Cole: Hi Neil, my name is Cole Kaucheck and I am an industrial design student conducting research for my senior year thesis project. I really appreciate you taking the time out of your day to take part in this interview. To begin, may I ask how long have you been involved in Law Enforcement?
Neil: “I have been in Law Enforcement for 19 years. I spent 8 years as an Accident Investigator, and I am now currently working in Narcotics.”
Cole: Over the years, how often do you deal with car collisions per week?
Neil: “There is at least on traffic accident daily in the city of Lakewood, which also includes what would be considered minor collisions, hit skips, and severe.”
Cole: Would you mind elaborating a little bit on what exactly those terms mean?
Neil: “Minor collisions are exactly what they sound like, small fender benders where there are not any injuries are reported. Hit skips, happen when a collision occurs but the driver fled the scene before law enforcement could arrive. Severe collisions are also what they sound like, serious accidents with injury and damage to vehicles.”
Cole: Aside from drunk driving, have you noticed any certain behavior that has lead to most vehicle collisions?
Neil: “Most traffic accidents are caused by the inattention of the drivers. Distracted driving due to eating, texting, talking on the cell, and any other activity where the driver takes their focus off of the road.”
Cole: In terms of car collisions, what have you found to be the leading causes when it comes to distracted driving?
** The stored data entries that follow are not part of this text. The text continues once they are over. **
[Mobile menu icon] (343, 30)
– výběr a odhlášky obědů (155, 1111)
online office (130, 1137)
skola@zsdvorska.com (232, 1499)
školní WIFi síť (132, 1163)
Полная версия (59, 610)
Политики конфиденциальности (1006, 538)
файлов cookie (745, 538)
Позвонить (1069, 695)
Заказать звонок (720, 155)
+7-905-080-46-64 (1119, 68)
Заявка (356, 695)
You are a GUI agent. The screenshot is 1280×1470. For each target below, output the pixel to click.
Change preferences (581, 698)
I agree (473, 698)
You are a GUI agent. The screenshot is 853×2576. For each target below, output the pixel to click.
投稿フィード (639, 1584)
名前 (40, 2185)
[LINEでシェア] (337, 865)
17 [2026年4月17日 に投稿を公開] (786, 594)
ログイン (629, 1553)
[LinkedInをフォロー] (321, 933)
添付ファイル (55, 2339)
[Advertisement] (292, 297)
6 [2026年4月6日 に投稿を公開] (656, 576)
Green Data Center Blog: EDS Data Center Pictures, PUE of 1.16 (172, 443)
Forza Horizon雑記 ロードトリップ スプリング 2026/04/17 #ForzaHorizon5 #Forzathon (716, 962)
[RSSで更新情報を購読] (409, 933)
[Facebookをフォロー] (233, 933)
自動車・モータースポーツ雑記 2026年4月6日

Neil: “Leading causes? Easily cell phones are the leading distraction. It is extremely common to watch vehicles stopped at a red light and observe the drivers looking down on their cell. Obviously, not paying attention to other traffic and surroundings.”
Cole: Have you noticed a spike in car collisions since smartphones have become so prevalent?
Neil: “Obviously, with cell phone usage, there has been a spike, due to the inattention of drivers. This also causes more severe crashes on the highway with higher speeds.”
Cole: From your perspective, have you noticed drivers making an effort to abide by Texting and Driving laws? Or do you think they are just getting smarter about hiding it?
Neil: “The new technology in the vehicles is helping, but I believe texting (cell usage) is becoming commonplace while driving.”
Cole: In your opinion, do you see any possible solution to distracted driving?
Neil: “Maybe sticker penalties if caught. I know there are apps that do not allow cell usage while driving unless there is an emergency.”